The light shines in your universe 

Maybe you know of love at first sight but you don’t know of love at last sight. The love that begins at day last and ends at day one. It’s always day one in love. This is not a love you’ve seen. This is a love that despite the highs and lows always begins at day one, like it’s always day one on earth, making love Alzheimer’s impossible. How can you forget love if it’s the one that every minute starts…at first sight. 

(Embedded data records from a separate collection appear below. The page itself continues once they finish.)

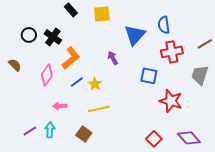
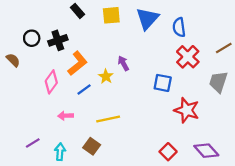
blue triangle: (135, 35) -> (147, 19), moved
black cross: (53, 37) -> (58, 40), turned 36
red cross: (172, 52) -> (188, 57), turned -35
brown semicircle: (15, 65) -> (13, 60), moved
yellow star: (95, 84) -> (106, 76), moved
cyan arrow: (50, 130) -> (60, 152), moved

What makes love cold with time is life. Life comes in the way and makes us fall out love, but love is everywhere. It’s omnipresent. But it’s also not there. We remember it in our heart break and in the songs and memories and rain. We remember it as bitter sweet but not as chocolate and peanut butter. We remember it through the radio and our own voice but never as imminent: until we realize that it’s infinite not finite. That it never started to even finish, it’s always been there but we didn’t see it. 

This is my love words to her. Where-ever she might be. I just wish that one day she would read them. Because it’s always been day one with her. She was Mother Earth and everything, the love I’ve always had, the one I never had.  Love, this is for you. 

Her name was silhouette like sunset. On the day we met, she was swinging her white dress flying and her golden hairs touching the sky. I wished I could say it was love at first sight, life at first sight? She didn’t see me but I saw her in me like the magic hour. Who is ever to be believe that we go on a rollercoaster together and travel the world. Who’d ever imagine that our hearts will remain on fire forever even after we’d part ways? 

How can you trust an intellectual who is immoral? Satan was smart, but his egoism led him to refuse to coexist with another creature. “You made him from clay, and I am made of fire,” he said, claiming to be superior. To commit evil is an act of intelligence, but it's also an act of moral stupidity. Viewing others as inferior based on any criteria is a grave mistake. How can you have faith in a snobbish intellectual who might rule the world but refuses to consider moral compromise? I'd rather be a moral fool than a cunning devil.